Dr. Sheila R. Ronis of the Project on National Security Reform

by Cynthia Price
Legal News

Cyberstalking, disinformation campaigns, product and sales fraud, interception of telecommunications, phishing, spamming, theft of Intellectual Property and proprietary information, piracy of arts and music, pornography dissemination, cyberterrorism, disruptive hacking that falls short of terrorist activity, identity theft, spamming,
illegal financial transfers in order to steal from others, national security infringements, cyberextortion, drug trafficking  ... the list of illegal activities facilitated by the Internet is as varied as the imagination of the criminal, or rogue political, mind.
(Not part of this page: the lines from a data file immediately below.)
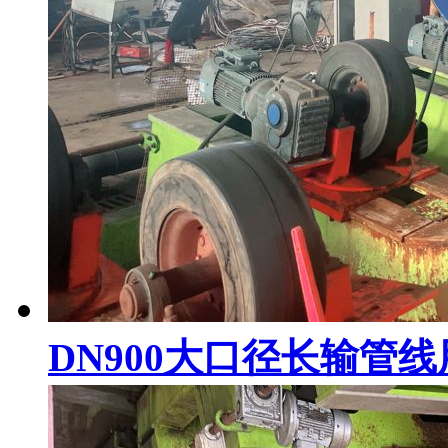
DN900大口径长输管线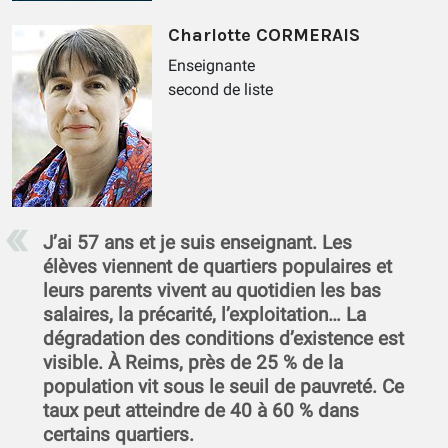
Charlotte CORMERAIS
Enseignante
second de liste
J’ai 57 ans et je suis enseignant. Les
élèves viennent de quartiers populaires et
leurs parents vivent au quotidien les bas
salaires, la précarité, l’exploitation… La
dégradation des conditions d’existence est
visible. À Reims, près de 25 % de la
population vit sous le seuil de pauvreté. Ce
taux peut atteindre de 40 à 60 % dans
certains quartiers.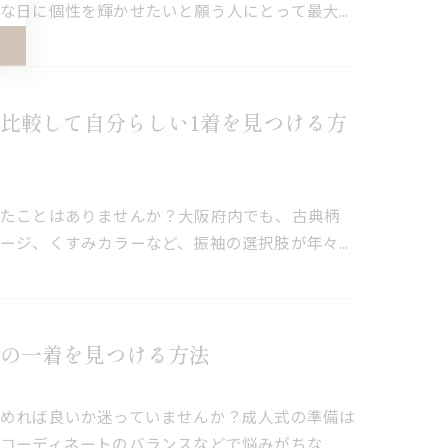
な日に個性を輝かせたいと願う人にとって最大…
比較して自分らしい1着を見つける方
じたことはありませんか？大阪府内でも、古典柄
ージ、くすみカラーなど、振袖の選択肢が年々…
の一着を見つける方法
めれば良いか迷っていませんか？成人式の準備は
コーディネートのバランスなどで悩みがちな…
Dr. Sheila Ronis, physicist, author, professor, and systems thinker who spoke about “The Cyber Frontier: Cyberspace Confronts Cybercrime”  for the World Affairs Council of Western Michigan on Feb. 13 and 14, did not offer such a list. But the wide variety of such threats is one part of what makes the cyberworld a complex system, which, Dr. Ronis emphasized, requires a predominantly new and untested problem-solving approach.

On Tuesday morning, Ronis told about a dozen people in person and several dozen more over a webcast about issues deriving from her work  on the Project on National Security Reform. Congress charged Project personnel with preparing a replacement for the outdated National Security Act of 1947, and Dr. Ronis heads its Vision Working Group.
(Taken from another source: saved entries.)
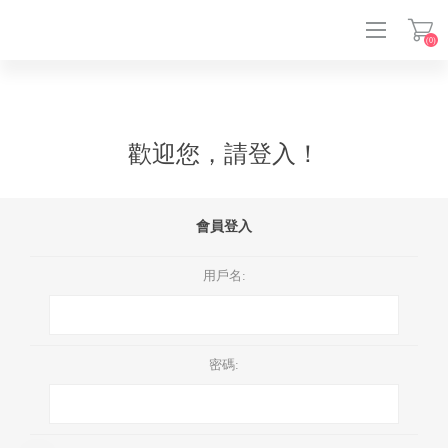
(0)
登入
歡迎您，請登入！
會員登入
用戶名:
密碼: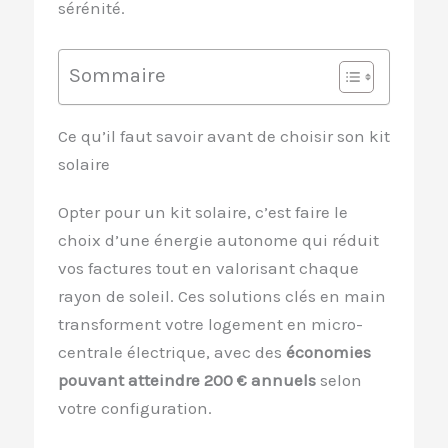
sérénité.
Sommaire
Ce qu’il faut savoir avant de choisir son kit
solaire
Opter pour un kit solaire, c’est faire le
choix d’une énergie autonome qui réduit
vos factures tout en valorisant chaque
rayon de soleil. Ces solutions clés en main
transforment votre logement en micro-
centrale électrique, avec des
économies
pouvant atteindre 200 € annuels
selon
votre configuration.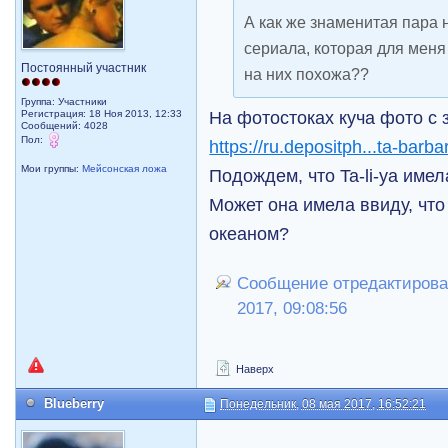
А как же знаменитая пара 
сериала, которая для мен
Постоянный участник
на них похожа??
Группа: Участники
На фотостоках куча фото с 
Регистрация: 18 Ноя 2013, 12:33
Сообщений: 4028
Пол:
https://ru.depositph...ta-barba
Мои группы:
Мейсонская ложа
Подождем, что Ta-li-ya имел
Может она имела ввиду, что
океаном?
Сообщение отредактировал
2017, 09:08:56
Наверх
Blueberry
Понедельник, 08 мая 2017, 16:52:21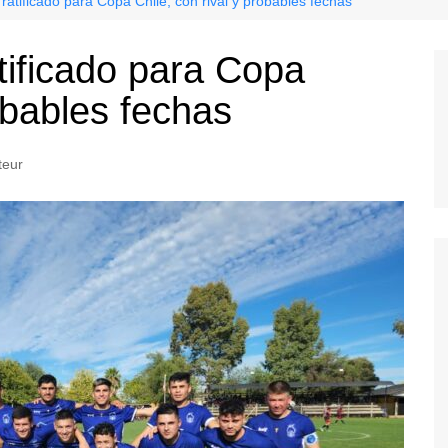
ratificado para Copa Chile, con rival y probables fechas
tificado para Copa
robables fechas
teur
The morning session at the Fifth Third Bank Building was a repeat of one held the evening before at Aquinas College. Thomas M. Cooley Law School sponsored both sessions.
For more information on other thought-provoking programming the World Affairs Council has in store, visit http://worldmi.org/.

Ronis works for Walsh College in Detroit, and is also President of The University Group, Inc., a management consulting firm and think tank. She was  recently a Fulbright Specialist in Singapore exploring that nation’s security risk management procedures. She also works with the United States President on Executive Branch policy regarding national security, and in 2007 published the book Timelines into the Future: Strategic Visioning Methods for Government, Industry and Other Organizations.

The bottom line about cybersecurity? Ronis feels that almost no one is able to grapple with the problem at a level sufficient to overcome disciplinary and geopolitical boundaries. And she emphasizes that that is a mistake, one that must be remedied soon if we are to avoid some extremely negative consequences.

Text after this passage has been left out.